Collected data
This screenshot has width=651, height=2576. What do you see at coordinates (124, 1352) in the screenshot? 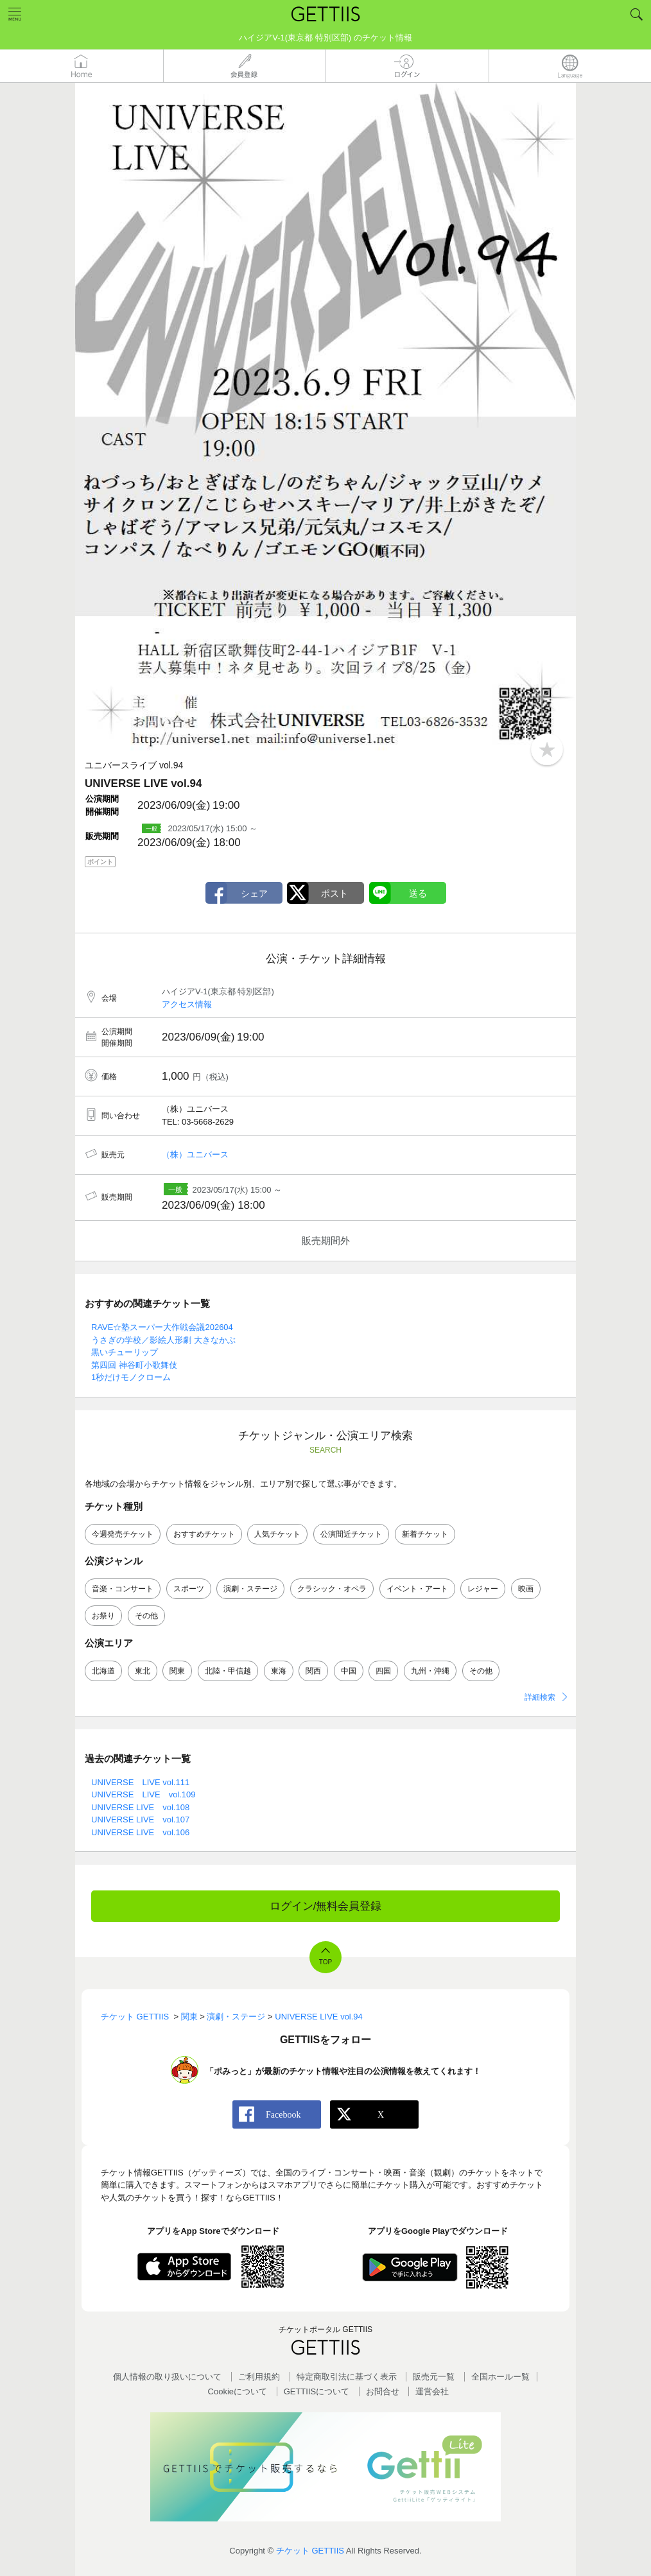
I see `黒いチューリップ` at bounding box center [124, 1352].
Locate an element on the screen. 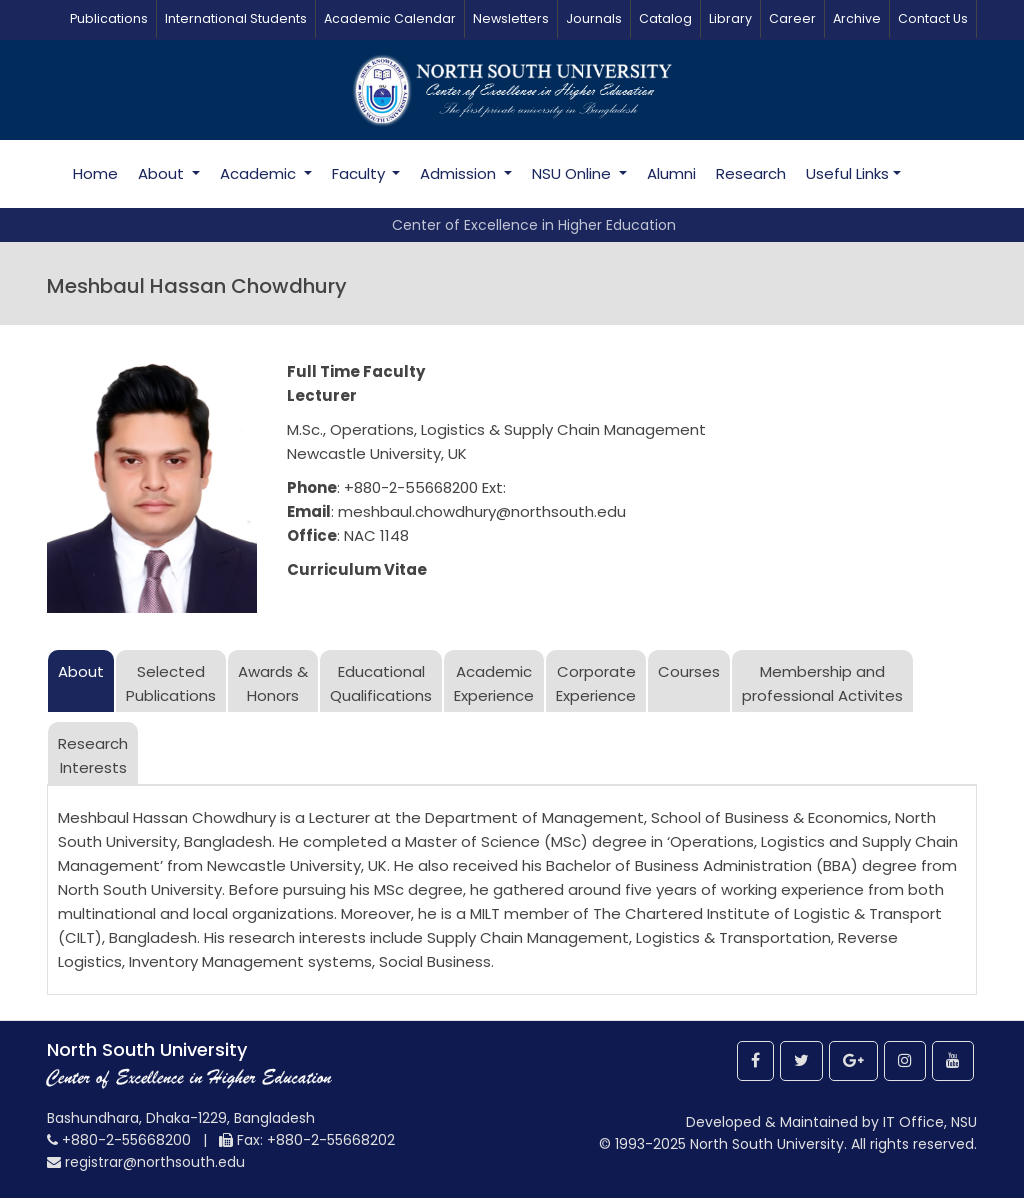 This screenshot has width=1024, height=1198. Courses is located at coordinates (689, 671).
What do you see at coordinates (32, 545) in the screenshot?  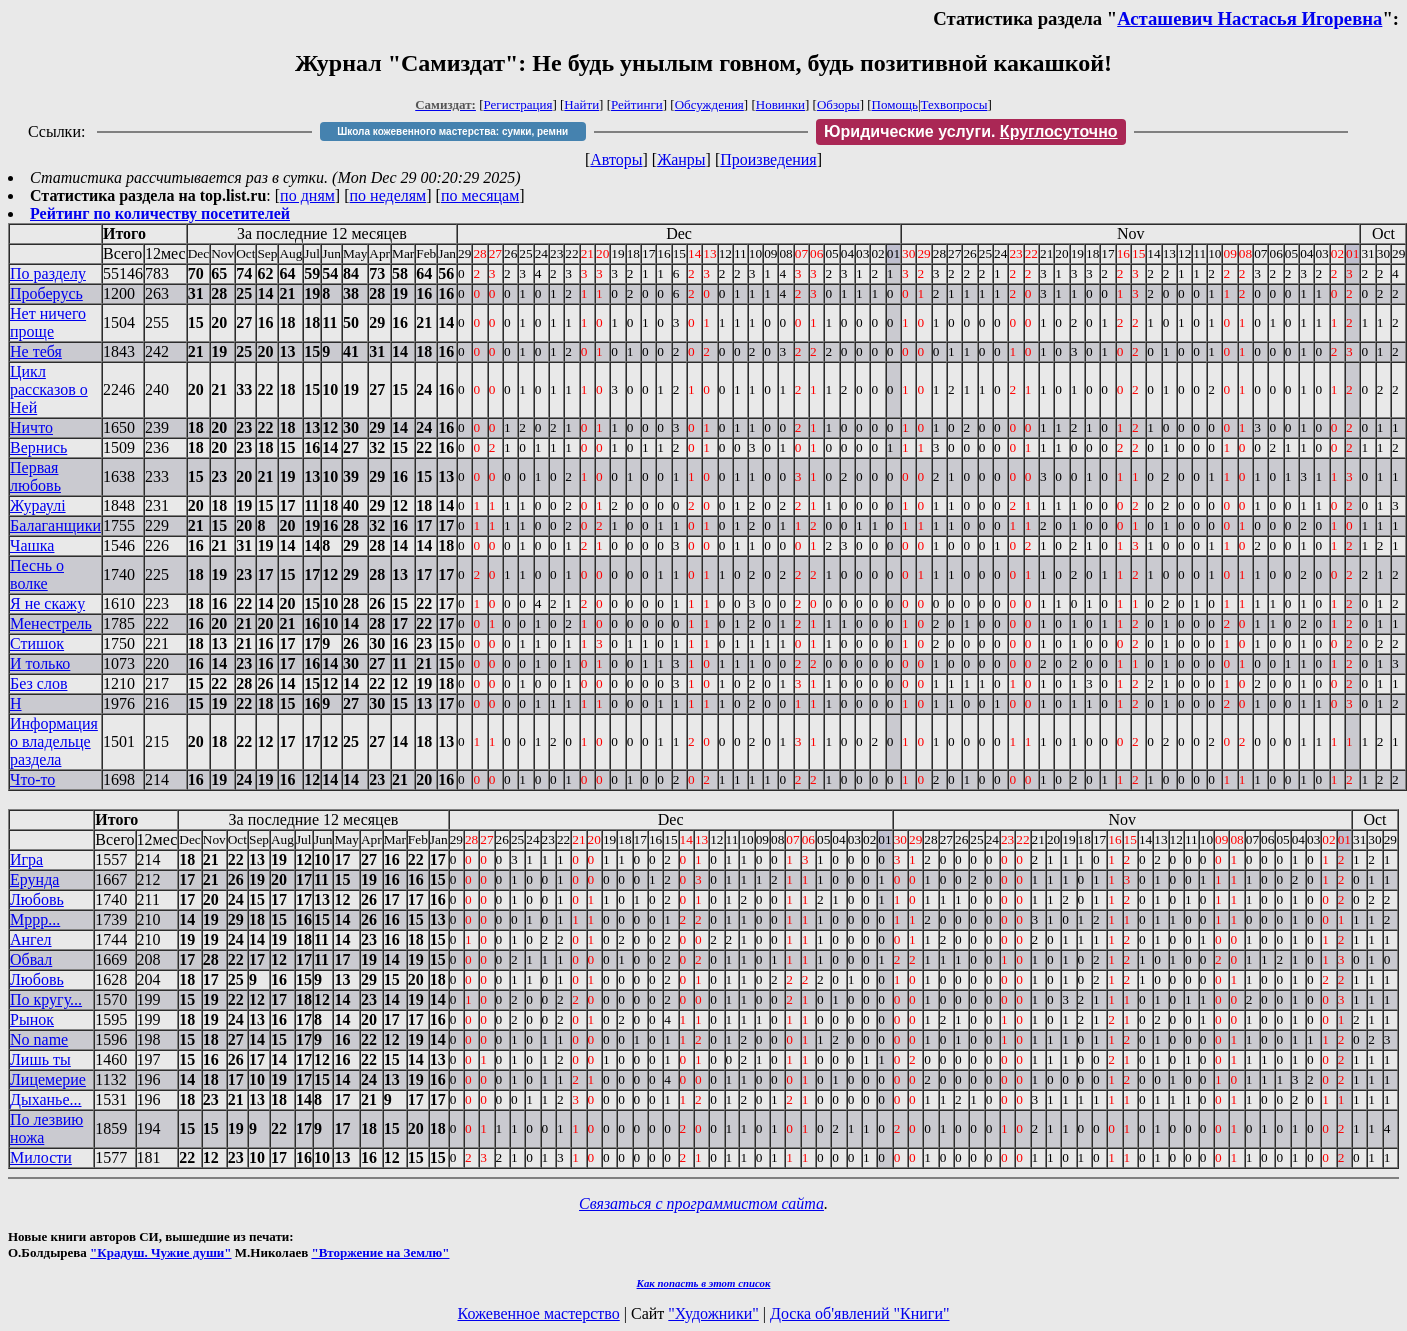 I see `Чашка` at bounding box center [32, 545].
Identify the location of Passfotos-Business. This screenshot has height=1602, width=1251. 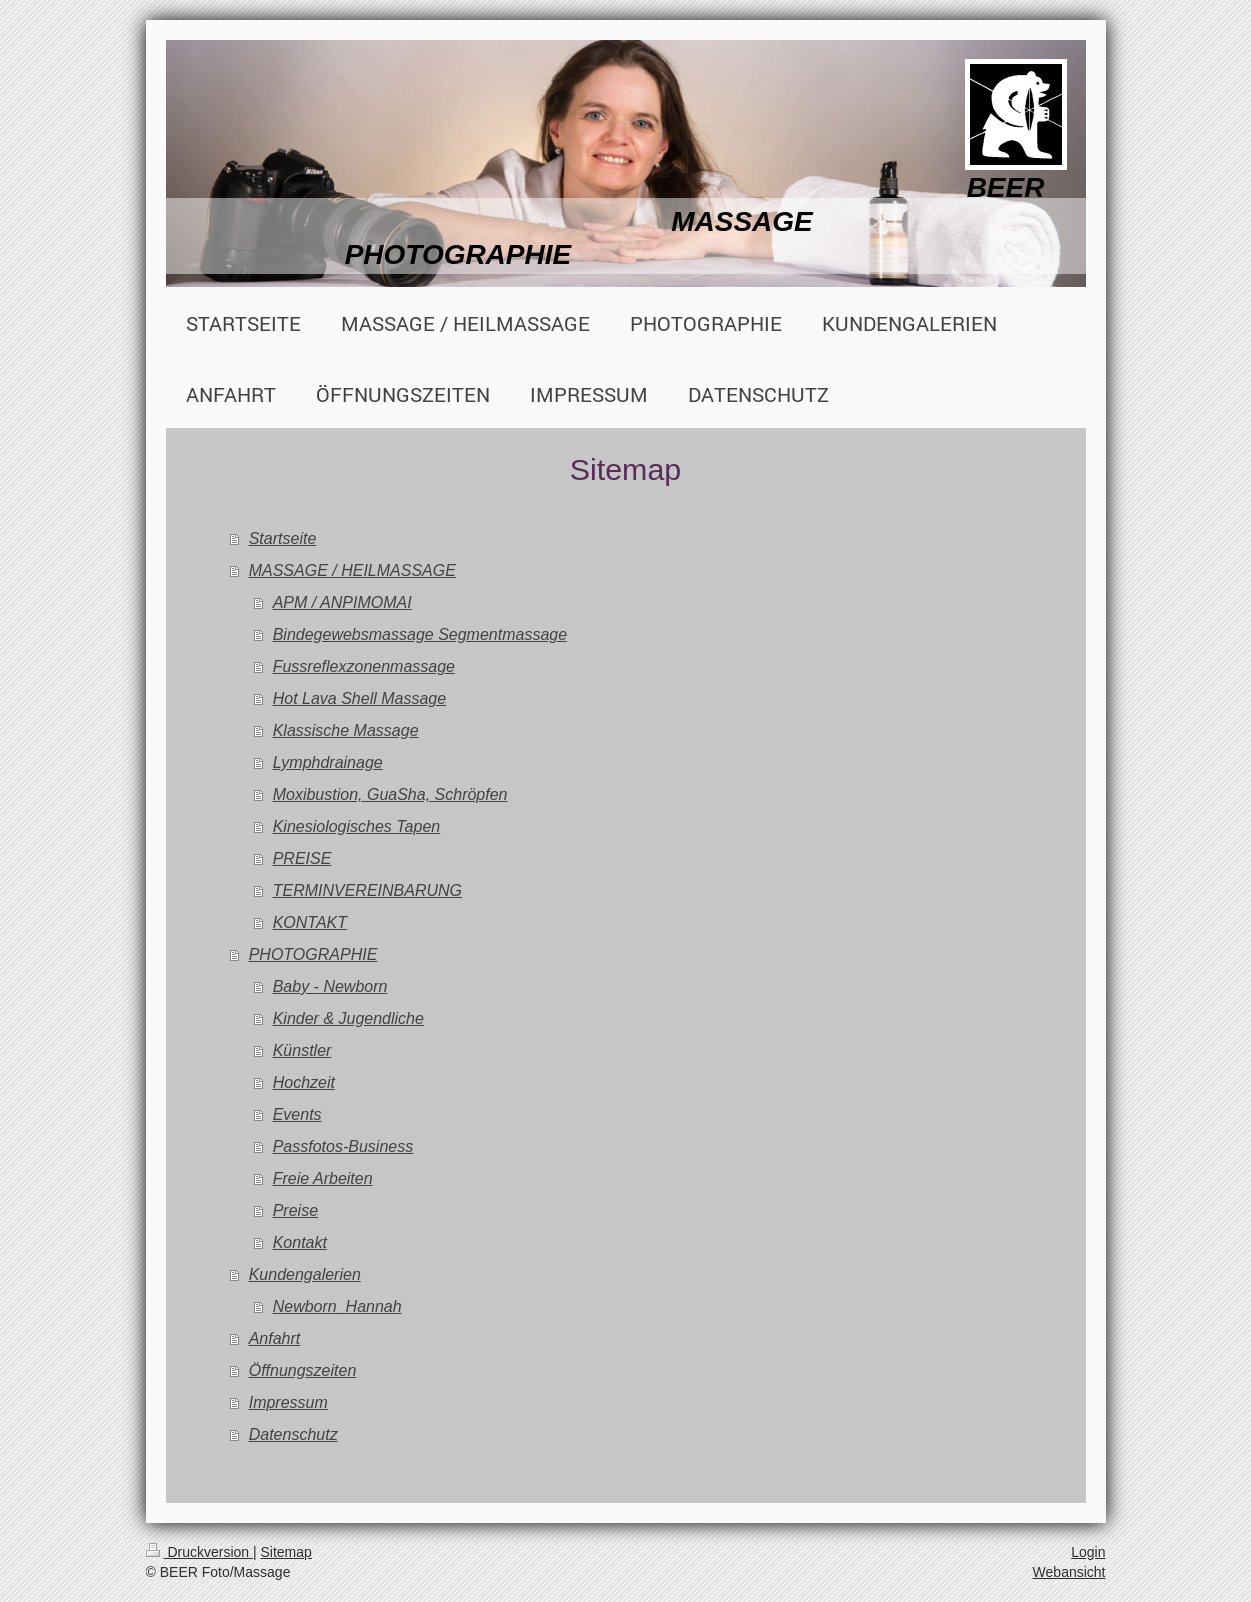
(343, 1146).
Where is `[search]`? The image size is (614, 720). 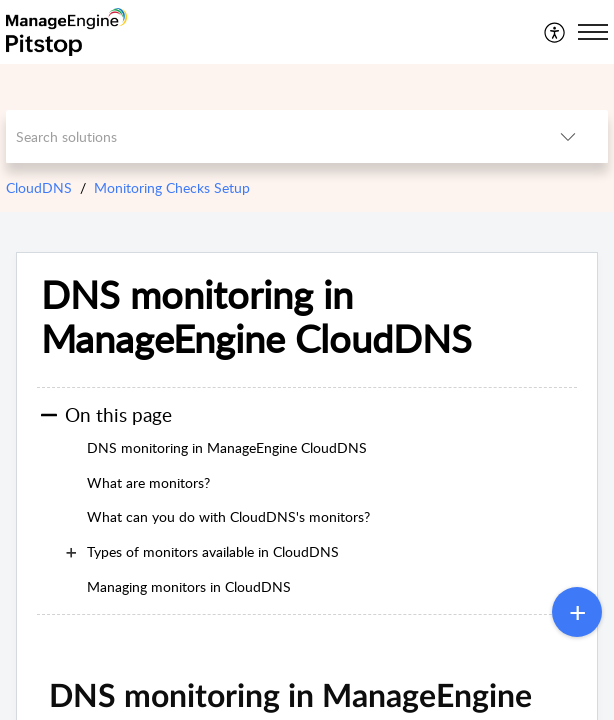
[search] is located at coordinates (267, 136).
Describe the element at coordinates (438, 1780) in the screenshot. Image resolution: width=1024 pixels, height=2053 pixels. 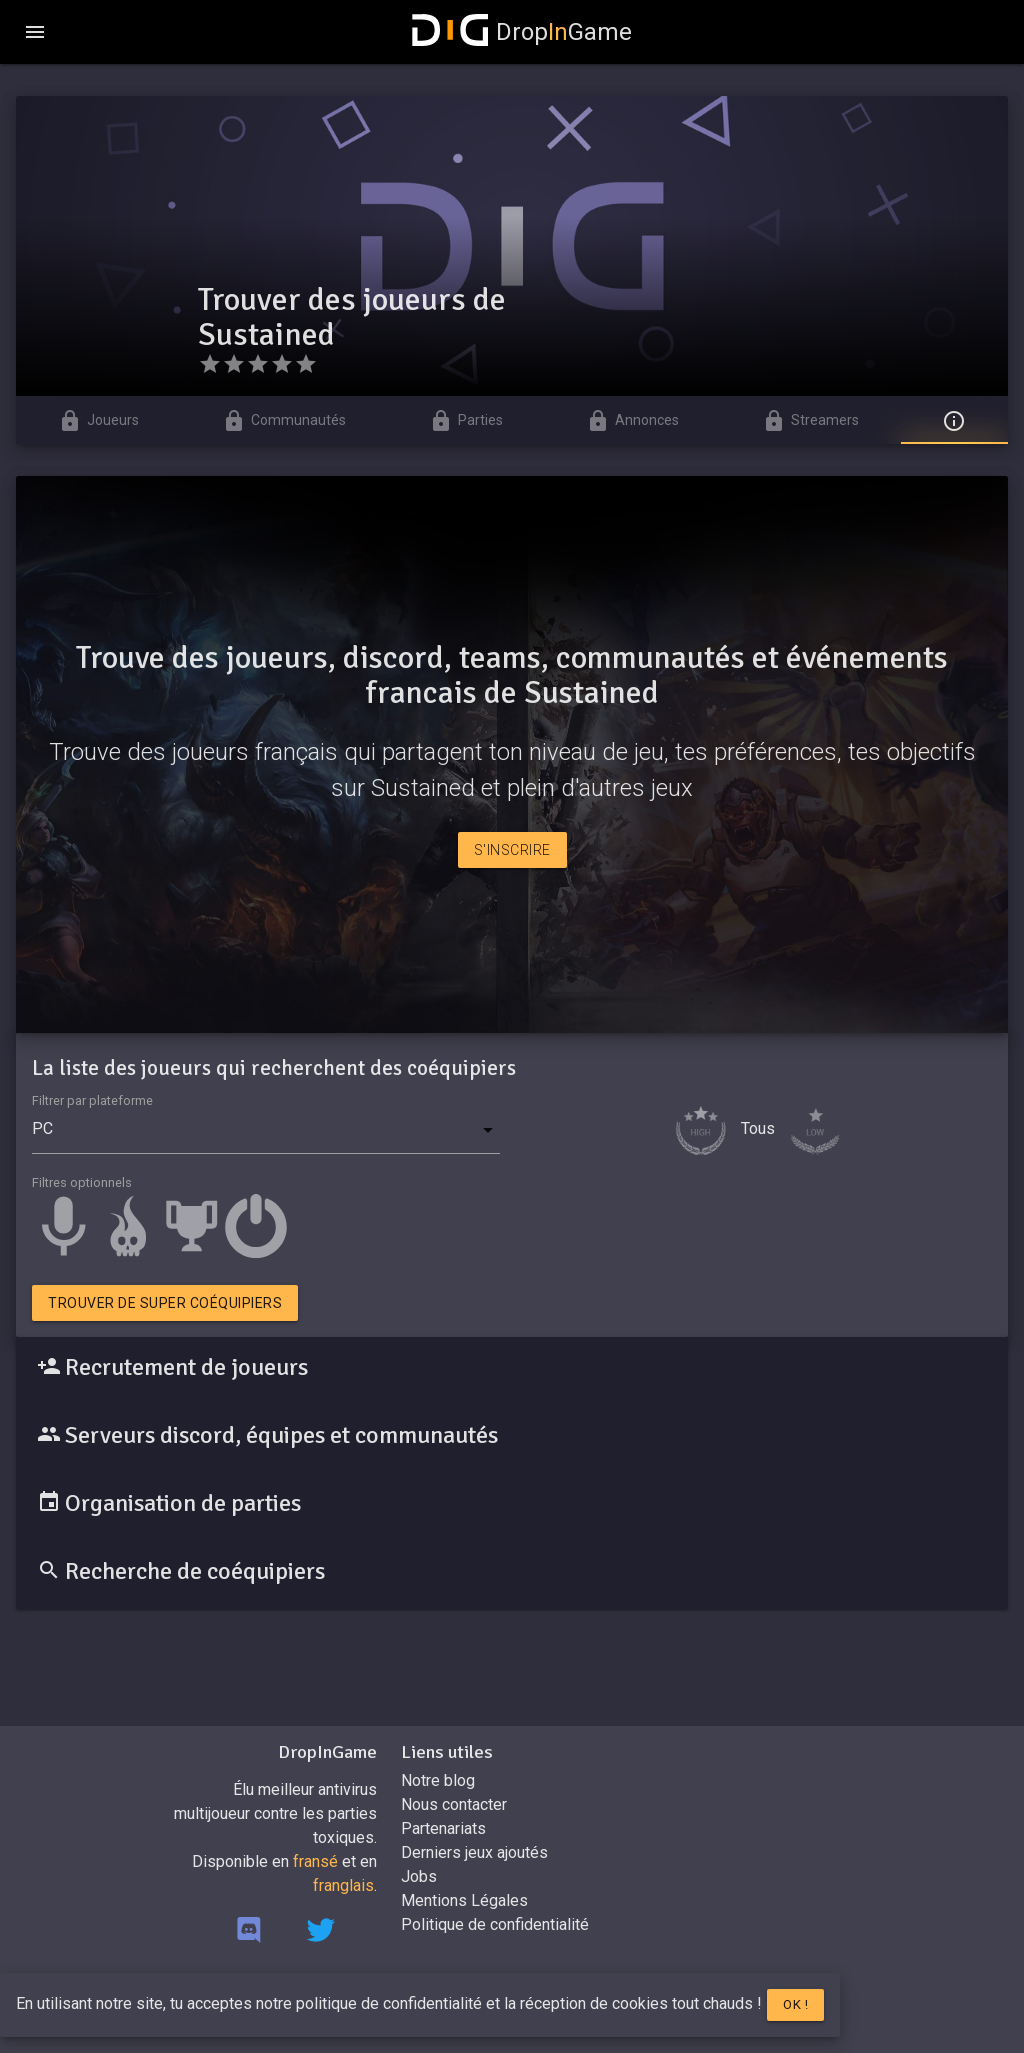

ACTIVITY:
Give back exactly the lines from the one containing "is (614, 720)." to the final line of the entries, both included, and no picture.

ANSWER:
Where is `[search]`? The image size is (614, 720). 
[search] is located at coordinates (267, 136).
Describe the element at coordinates (438, 1780) in the screenshot. Image resolution: width=1024 pixels, height=2053 pixels. 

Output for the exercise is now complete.